Però ci sono momenti estremi anche nel calcio, quelli dove sei uno contro uno e l’errore non è ben visto. Stiamo parlando del calcio di rigore, situazione assoluta, netta, senza alcuna sfumatura. Nella partita del Napoli, Insigne ne ha tirati due dalla stessa parte, entrambi intuiti dal portiere del Bologna Skorupski. Ma l’attaccante di Spalletti ha calciato con una tale decisione e in modo così preciso che il pallone è entrato lo stesso. Due rigori perfetti. Insigne da piccolo che è, si è trasformato in un gigante, dichiarando a fine gara che solo chi non tira non sbaglia mai. Eccolo l’eroe del calcio, colui che si assume le sacrosante responsabilità, quelle per cui viene pagato profumatamente e, come nel caso di Insigne, investito della fascia di capitano. Eppure, nonostante questo, anche se avesse sbagliato, avremmo trovato il modo di perdonarlo, offrendo al capitano altre possibilità, smentendo a noi stessi e agli altri, l’ipotesi che il giocatore sia un debole, perché “non è da questi particolari che si giudica un giocatore”. E allora da cosa lo dobbiamo giudicare?

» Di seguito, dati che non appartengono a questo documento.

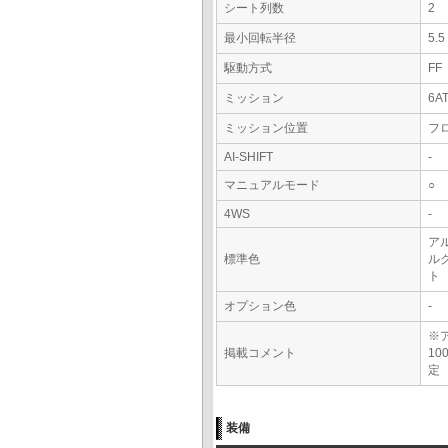
シート列数
2
最小回転半径
5.
駆動方式
FF
ミッション
6A
ミッション位置
フ
AI-SHIFT
-
マニュアルモード
○
4WS
-
ア
標準色
ル
ト
オプション色
-
※
掲載コメント
1
定
装備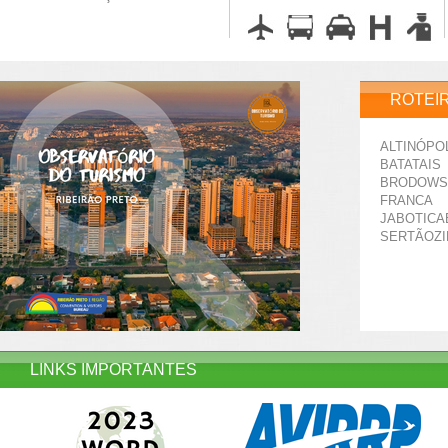
ROTEI
ALTINÓPO
BATATAIS
BRODOWS
FRANCA
JABOTICA
SERTÃOZ
LINKS IMPORTANTES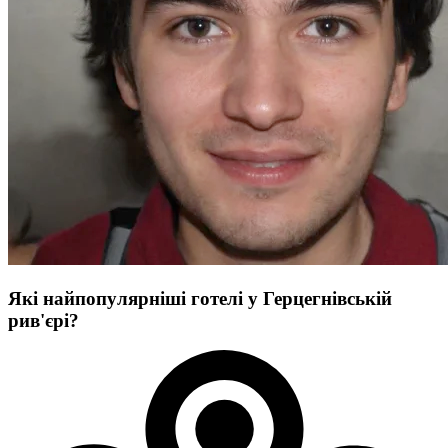
Які найпопулярніші готелі у Герцегнівській
рив'єрі?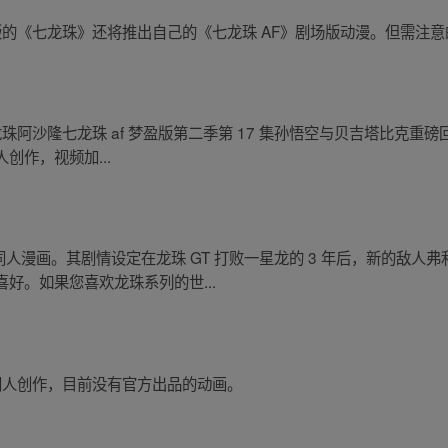
版的《七龙珠》还将推出自己的《七龙珠 AF》剧场版动漫。但需注
阿沙隆七龙珠 af 梦盈版第二季第 17 集孙悟空与贝吉塔比克重磅回
创作，视频加...
同人漫画。其剧情设定在龙珠 GT 打败一星龙的 3 年后，新的敌
好。如果您喜欢龙珠系列的世...
同人创作，目前没有官方出品的动画。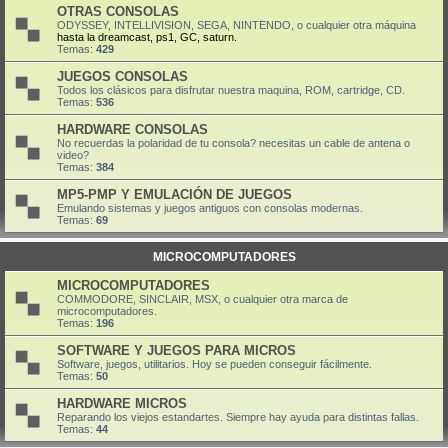
OTRAS CONSOLAS
ODYSSEY, INTELLIVISION, SEGA, NINTENDO, o cualquier otra máquina
hasta la dreamcast, ps1, GC, saturn.
Temas:
429
JUEGOS CONSOLAS
Todos los clásicos para disfrutar nuestra maquina, ROM, cartridge, CD.
Temas:
536
HARDWARE CONSOLAS
No recuerdas la polaridad de tu consola? necesitas un cable de antena o
video?
Temas:
384
MP5-PMP Y EMULACIÓN DE JUEGOS
Emulando sistemas y juegos antiguos con consolas modernas.
Temas:
69
MICROCOMPUTADORES
MICROCOMPUTADORES
COMMODORE, SINCLAIR, MSX, o cualquier otra marca de
microcomputadores.
Temas:
196
SOFTWARE Y JUEGOS PARA MICROS
Software, juegos, utilitarios. Hoy se pueden conseguir fácilmente.
Temas:
50
HARDWARE MICROS
Reparando los viejos estandartes. Siempre hay ayuda para distintas fallas.
Temas:
44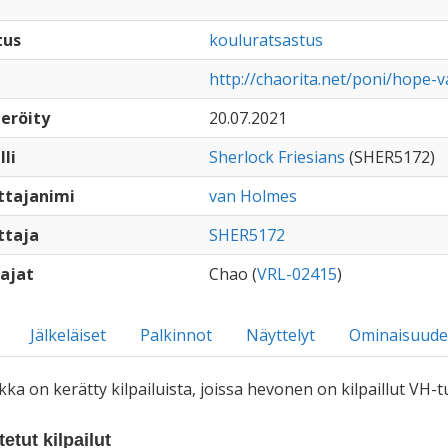
tus
kouluratsastus
http://chaorita.net/poni/hope-
eröity
20.07.2021
lli
Sherlock Friesians
(SHER5172)
ttajanimi
van Holmes
ttaja
SHER5172
ajat
Chao (
VRL-02415
)
Jälkeläiset
Palkinnot
Näyttelyt
Ominaisuude
iikka on kerätty kilpailuista, joissa hevonen on kilpaillut VH
etut kilpailut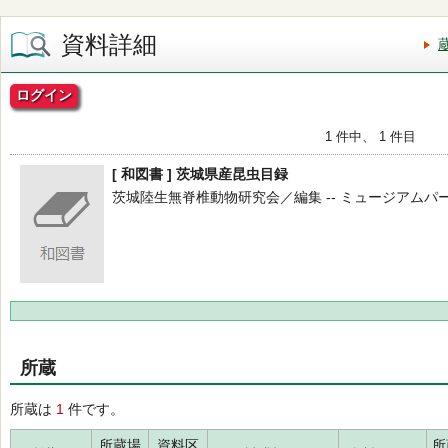
資料詳細
ログイン
1 件中、 1 件目
[ 和図書 ] 茨城県産昆虫目録
茨城陸生無脊椎動物研究会／編集 -- ミュージアムパーク茨城
所蔵
所蔵は
1
件です。
所蔵場
資料区
所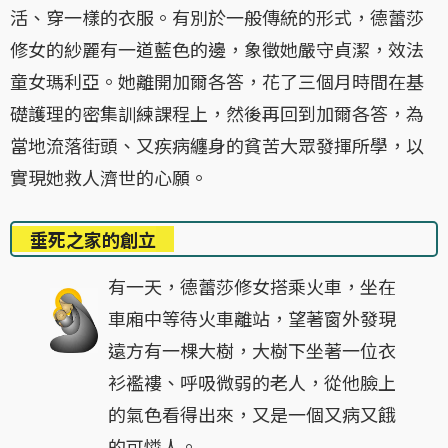
活、穿一樣的衣服。有別於一般傳統的形式，德蕾莎
修女的紗麗有一道藍色的邊，象徵她嚴守貞潔，效法
童女瑪利亞。她離開加爾各答，花了三個月時間在基
礎護理的密集訓練課程上，然後再回到加爾各答，為
當地流落街頭、又疾病纏身的貧苦大眾發揮所學，以
實現她救人濟世的心願。
垂死之家的創立
有一天，德蕾莎修女搭乘火車，坐在
車廂中等待火車離站，望著窗外發現
遠方有一棵大樹，大樹下坐著一位衣
衫襤褸、呼吸微弱的老人，從他臉上
的氣色看得出來，又是一個又病又餓
的可憐人。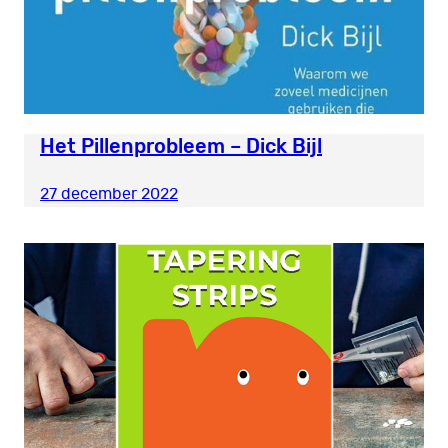
Het Pillenprobleem – Dick Bijl
27 december 2022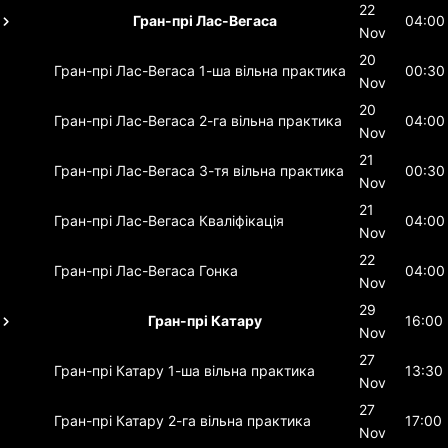
22
Гран-прі Лас-Вегаса
04:00
Nov
20
Гран-прі Лас-Вегаса
1-ша вільна практика
00:30
Nov
20
Гран-прі Лас-Вегаса
2-га вільна практика
04:00
Nov
21
Гран-прі Лас-Вегаса
3-тя вільна практика
00:30
Nov
21
Гран-прі Лас-Вегаса
Кваліфікація
04:00
Nov
22
Гран-прі Лас-Вегаса
Гонка
04:00
Nov
29
Гран-прі Катару
16:00
Nov
27
Гран-прі Катару
1-ша вільна практика
13:30
Nov
27
Гран-прі Катару
2-га вільна практика
17:00
Nov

Nel tennis stiamo esaltando la figura di due ragazzi, un romano e un altoatesino i quali, nella vittoria come nella sconfitta, fanno sempre la cosa giusta nel momento che occorre. Non eravamo abituati, perché cresciuti, dopo l’epopea di Panatta, con il complesso del “braccino”. Sinner e Berrettini, il “braccino” lo hanno teso e fatto suonare come uno Stradivari, note giuste dentro lo spartito. A pensarci bene, sono come due calciatori alle prese con una infinita serie di rigori, ma Sinner e Berrettini quando sbagliano è solo per merito dell’avversario. Se in Italia, in questo momento, esiste un modello dello sport, va ricercato nella figura di un ragazzo con la racchetta in mano e due teste, una rossa e una bruna. È a questo talentuoso bifronte che dobbiamo dire con certezza e un pizzico di orgoglio: sei un eroe.